Alfonso Ossorio. Empty Chair or The Last Colonial. 1969

Glass and plastic marbles, West African wood figures, tree fragments, pebbles, geode, iron nails, coral, seashells, wood shoe trees, lobster claws, sword, painted human foot bones and vertebra, faux pearls, plastic and wooden letters, plastic sheets and scraps, wood scraps, painted wood, animal claws and bones, domino, glass eyes, bell, and other materials on plastic sheets mounted on wood, 46 3/8 x 39 1/4 x 15 7/8" (117.7 x 99.7 x 40.3 cm). Gift of the artist

Educator, Francis Estrada: My name is Francis Estrada. I’m a visual artist and I work in School and Teacher programs in Education here at MoMA. You're looking at an artwork by Alfonso Ossorio, called Empty Chair or The Last Colonial.

Ossorio played around with a different subject matters that was personal to him—his sexuality, his religion, his spirituality, and also his connections to different art movements and different places.

He had gone through Catholic school in the Philippines. Then he had moved when he was young to Europe where he had studied, then moved to US in his adult life, and then moved back to the Philippines to help work on the church mural in Bacolad, in the central part of the Philippines. And he said, working in that church, it kind of brought up all these different ideas and all of these different themes of Catholicism that he had tried to explore in his work.

In this piece you see a couple of things that may look like crosses. But also, you have these figures. They’re not the figures that you would see in churches, but there’s something about it gives me the same kind of feelings. It makes me think about how, when the Spanish colonized the Philippines that they use religion as this colonization method.

I remember just going to relatives houses and there was a Catholic imagery on one side and on the other side, you’d have these wooden carved figures from the Northern part of the Philippines, but they all just kind of work together.

So he had always explored the themes of Catholicism, but on the other side of it, he also had explored gay sexuality.

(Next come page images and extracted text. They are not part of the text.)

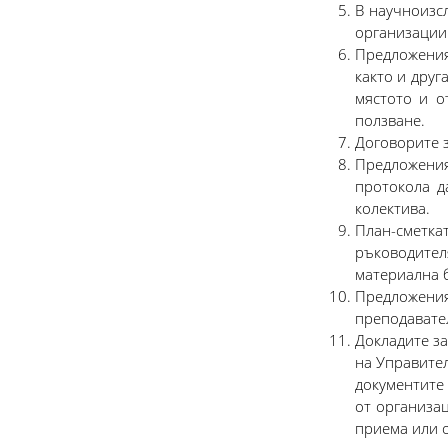
В научноизсл
организации 
Предложения
както и друг
мястото и о
ползване.
Договорите з
Предложения
протокола д
колектива.
План-сметка
ръководител
материална б
Предложения
преподавател
Докладите з
на Управите
документите 
от организа
приема или о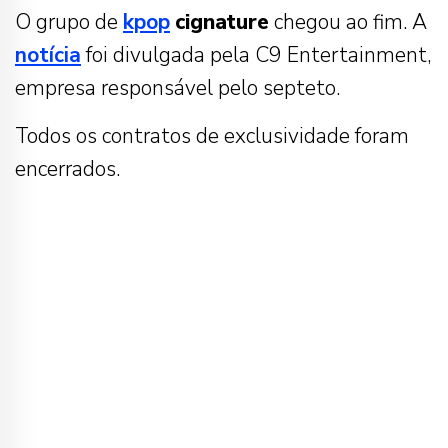
O grupo de
kpop
cignature
chegou ao fim. A
notícia
foi divulgada pela C9 Entertainment,
empresa responsável pelo septeto.
Todos os contratos de exclusividade foram
encerrados.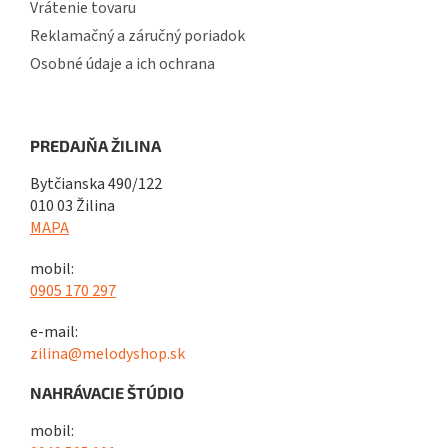
Vrátenie tovaru
Reklamačný a záručný poriadok
Osobné údaje a ich ochrana
PREDAJŇA ŽILINA
Bytčianska 490/122
010 03 Žilina
MAPA
mobil:
0905 170 297
e-mail:
zilina@melodyshop.sk
NAHRÁVACIE ŠTÚDIO
mobil: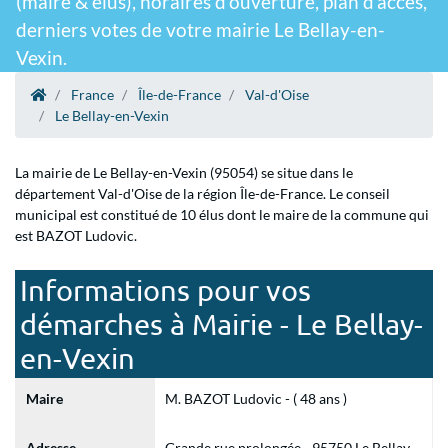
(maire & élus), horaires d'ouverture, plan d'accès,
derniers votes de votre mairie Le Bellay-en-
Vexin.
France
Île-de-France
Val-d'Oise
Le Bellay-en-Vexin
La mairie de Le Bellay-en-Vexin (95054) se situe dans le
département Val-d'Oise de la région Île-de-France. Le conseil
municipal est constitué de 10 élus dont le maire de la commune qui
est BAZOT Ludovic.
Informations pour vos
démarches à Mairie - Le Bellay-
en-Vexin
Maire
M. BAZOT Ludovic - ( 48 ans )
Adresse
Grande rue prolongée - 95750 Le Bellay-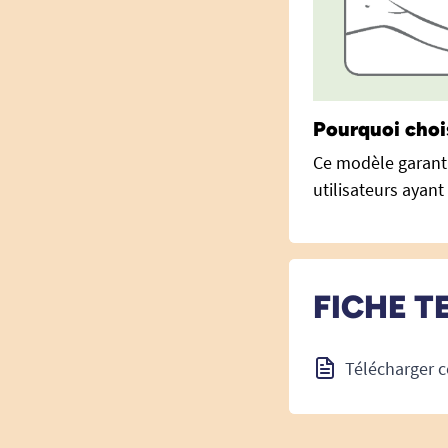
Pourquoi chois
Ce modèle garanti
utilisateurs ayan
FICHE T
Télécharger c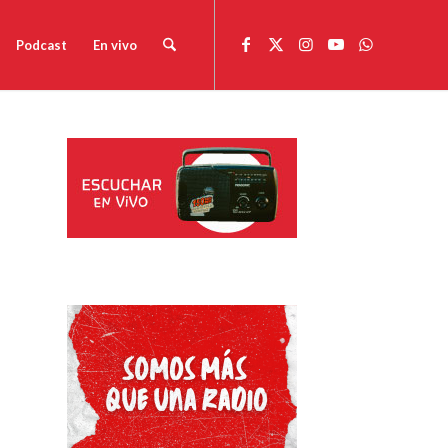
Podcast
En vivo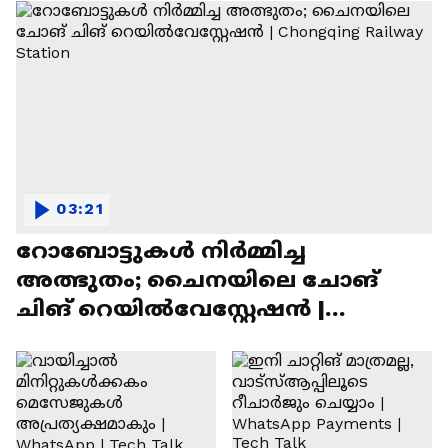
03:21
റോബോട്ടുകൾ നിർമ്മിച്ച
അത്ഭുതം; ചൈനയിലെ ചോങ്
ചിങ് റെയിൽവേസ്റ്റേഷൻ |
Chongqing Railway Station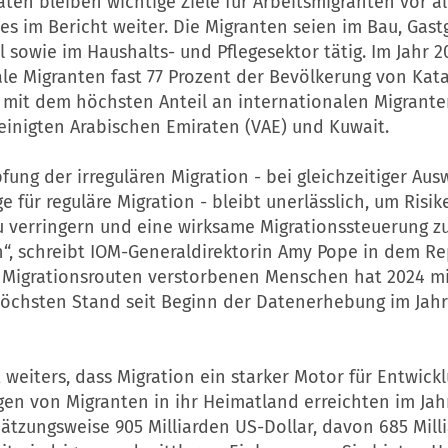
aten bleiben wichtige Ziele für Arbeitsmigranten vor a
 es im Bericht weiter. Die Migranten seien im Bau, Gas
 sowie im Haushalts- und Pflegesektor tätig. Im Jahr
le Migranten fast 77 Prozent der Bevölkerung von Kata
 mit dem höchsten Anteil an internationalen Migranten
einigten Arabischen Emiraten (VAE) und Kuwait.
ung der irregulären Migration - bei gleichzeitiger Aus
e für reguläre Migration - bleibt unerlässlich, um Risik
u verringern und eine wirksame Migrationssteuerung z
“, schreibt IOM-Generaldirektorin Amy Pope in dem Re
f Migrationsrouten verstorbenen Menschen hat 2024 mi
höchsten Stand seit Beginn der Datenerhebung im Jahr
weiters, dass Migration ein starker Motor für Entwickl
en von Migranten in ihr Heimatland erreichten im Jah
ätzungsweise 905 Milliarden US-Dollar, davon 685 Mill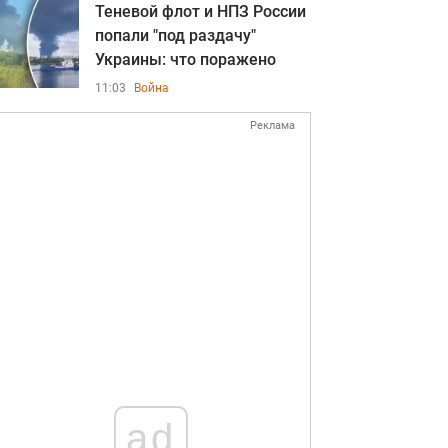
Теневой флот и НПЗ России
попали "под раздачу"
Украины: что поражено
11:03
Война
Реклама
ad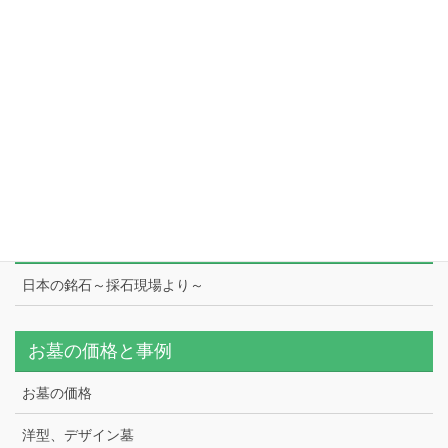
会社案内
藤枝展示場
本社
工場
スタッフ紹介
日本の銘石
日本の銘石～採石現場より～
お墓の価格と事例
お墓の価格
洋型、デザイン墓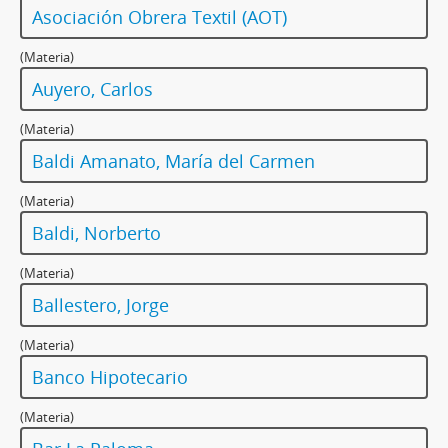
Asociación Obrera Textil (AOT)
(Materia)
Auyero, Carlos
(Materia)
Baldi Amanato, María del Carmen
(Materia)
Baldi, Norberto
(Materia)
Ballestero, Jorge
(Materia)
Banco Hipotecario
(Materia)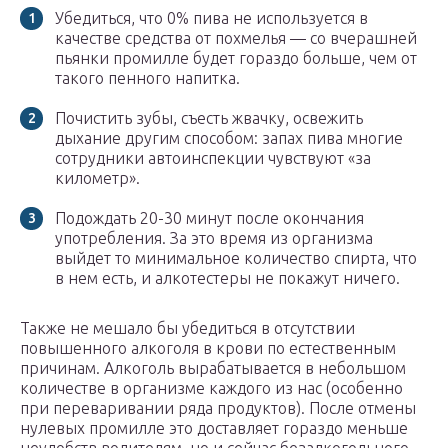
Убедиться, что 0% пива не используется в
качестве средства от похмелья — со вчерашней
пьянки промилле будет гораздо больше, чем от
такого пенного напитка.
Почистить зубы, съесть жвачку, освежить
дыхание другим способом: запах пива многие
сотрудники автоинспекции чувствуют «за
километр».
Подождать 20-30 минут после окончания
употребления. За это время из организма
выйдет то минимальное количество спирта, что
в нем есть, и алкотестеры не покажут ничего.
Также не мешало бы убедиться в отсутствии
повышенного алкоголя в крови по естественным
причинам. Алкоголь вырабатывается в небольшом
количестве в организме каждого из нас (особенно
при переваривании ряда продуктов). После отмены
нулевых промилле это доставляет гораздо меньше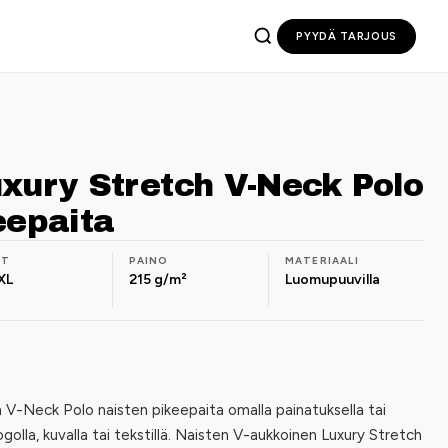
PYYDÄ TARJOUS
xury Stretch V-Neck Polo
eepaita
OT
PAINO
MATERIAALI
XL
215 g/m²
Luomupuuvilla
 V-Neck Polo naisten pikeepaita omalla painatuksella tai
ogolla, kuvalla tai tekstillä. Naisten V-aukkoinen Luxury Stretch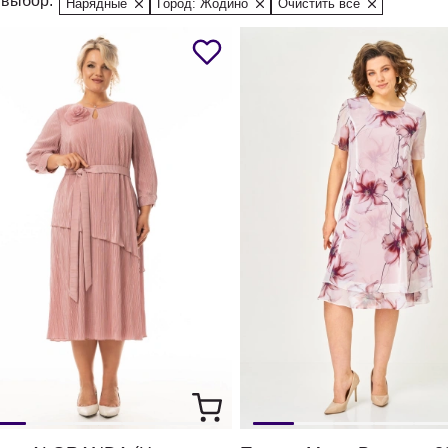
выбор:
Нарядные
Город: Жодино
Очистить все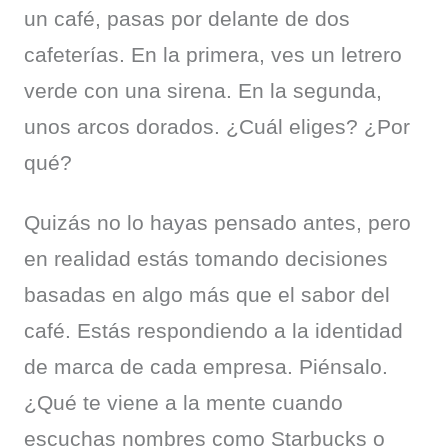
un café, pasas por delante de dos 
cafeterías. En la primera, ves un letrero 
verde con una sirena. En la segunda, 
unos arcos dorados. ¿Cuál eliges? ¿Por 
qué?
Quizás no lo hayas pensado antes, pero 
en realidad estás tomando decisiones 
basadas en algo más que el sabor del 
café. Estás respondiendo a la identidad 
de marca de cada empresa. Piénsalo. 
¿Qué te viene a la mente cuando 
escuchas nombres como Starbucks o 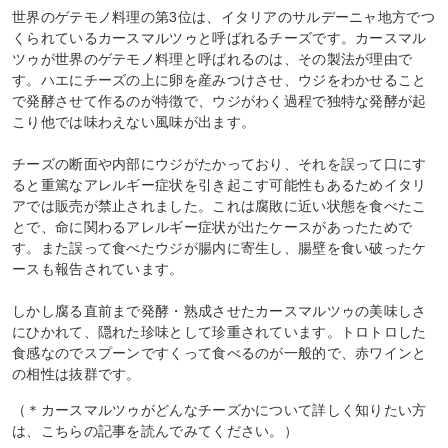
世界のゲテモノ料理の第3位は、イタリアのサルデーニャ地方でつ
くられているカースマルツゥと呼ばれるチーズです。カースマル
ツゥが世界のゲテモノ料理と呼ばれるのは、その製法が理由で
す。ハエにチーズの上に卵を産みつけさせ、ウジをわかせること
で発酵させて作るのが特徴で、ウジがわく過程で独特な発酵が起
こり他では味わえない風味が出ます。
チーズの断面や内部にウジがたかっており、それを誤って口にす
ると重篤なアレルギー症状を引き起こす可能性もあるためイタリ
アでは販売が禁止されました。これは腐敗に近い状態を食べたこ
とで、命に関わるアレルギー症状が出たケースがあったためで
す。また誤って食べたウジが腸内に寄生し、腸壁を食い破ったケ
ースも報告されています。
しかし腐る直前まで発酵・熟成させたカースマルツゥの美味しさ
にひかれて、隠れた珍味として珍重されています。トロトロした
食感なのでスプーンですくって食べるのが一般的で、赤ワインと
の相性は抜群です。
（＊カースマルツゥがどんなチーズかについて詳しく知りたい方
は、こちらの記事を読んでみてください。）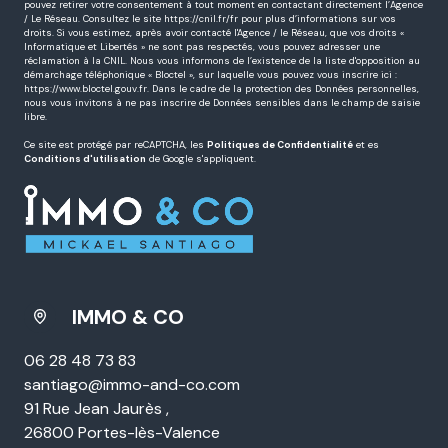
pouvez retirer votre consentement à tout moment en contactant directement l’Agence
/ Le Réseau. Consultez le site
https://cnil.fr/fr
pour plus d’informations sur vos
droits. Si vous estimez, après avoir contacté l'Agence / le Réseau, que vos droits «
Informatique et Libertés » ne sont pas respectés, vous pouvez adresser une
réclamation à la CNIL. Nous vous informons de l’existence de la liste d'opposition au
démarchage téléphonique « Bloctel », sur laquelle vous pouvez vous inscrire ici :
https://www.bloctel.gouv.fr
. Dans le cadre de la protection des Données personnelles,
nous vous invitons à ne pas inscrire de Données sensibles dans le champ de saisie
libre.
Ce site est protégé par reCAPTCHA, les
Politiques de Confidentialité
et es
Conditions d'utilisation
de Google s'appliquent.
IMMO & CO
06 28 48 73 83
santiago@immo-and-co.com
91 Rue Jean Jaurès ,
26800 Portes-lès-Valence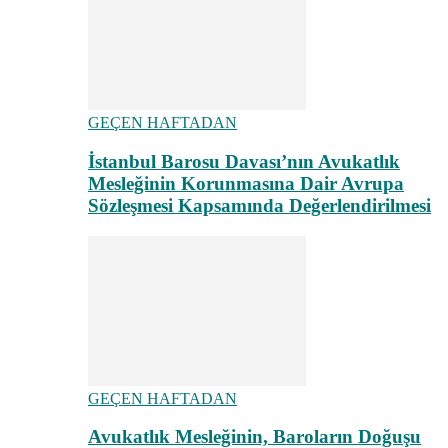
GEÇEN HAFTADAN
İstanbul Barosu Davası’nın Avukatlık
Mesleğinin Korunmasına Dair Avrupa
Sözleşmesi Kapsamında Değerlendirilmesi
GEÇEN HAFTADAN
Avukatlık Mesleğinin, Baroların Doğuşu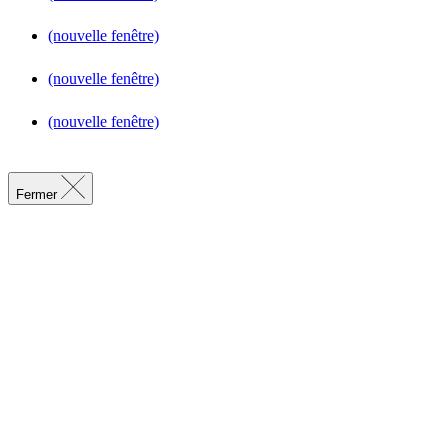
(nouvelle fenêtre)
(nouvelle fenêtre)
(nouvelle fenêtre)
Fermer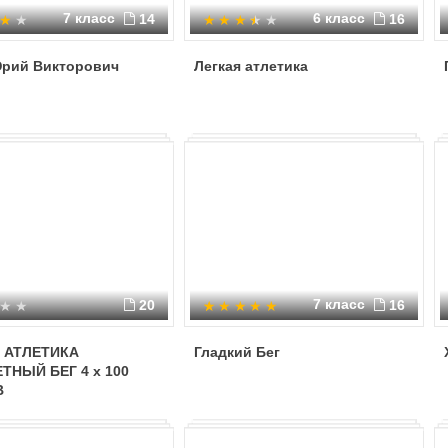
7 класс
6 класс
14
16
Юрий Викторович
Легкая атлетика
7 класс
20
16
 АТЛЕТИКА
Гладкий Бег
ТНЫЙ БЕГ 4 x 100
В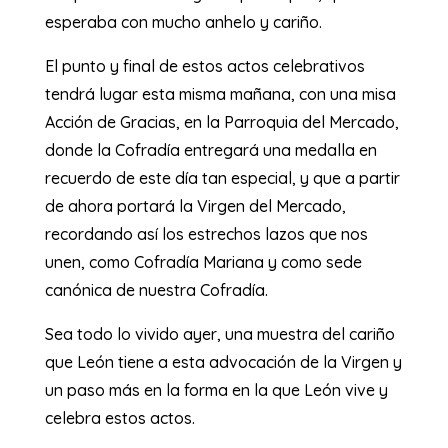
esperaba con mucho anhelo y cariño.
El punto y final de estos actos celebrativos
tendrá lugar esta misma mañana, con una misa
Acción de Gracias, en la Parroquia del Mercado,
donde la Cofradía entregará una medalla en
recuerdo de este día tan especial, y que a partir
de ahora portará la Virgen del Mercado,
recordando así los estrechos lazos que nos
unen, como Cofradía Mariana y como sede
canónica de nuestra Cofradía.
Sea todo lo vivido ayer, una muestra del cariño
que León tiene a esta advocación de la Virgen y
un paso más en la forma en la que León vive y
celebra estos actos.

In the Philippines we have healers called Babaylan and they say that the Babaylan are the intermediaries between the real and the spiritual world and the Babaylan are usually women. But there were also men who happened to be homosexual. And they said that, as a Babaylan, there’s an understanding of the world that you don’t have being heterosexual. It’s not about gender, it’s just about being and what the senses of being are supposed to be. And I’m not sure if he was exploring it, but it was just there. It was just a way of life.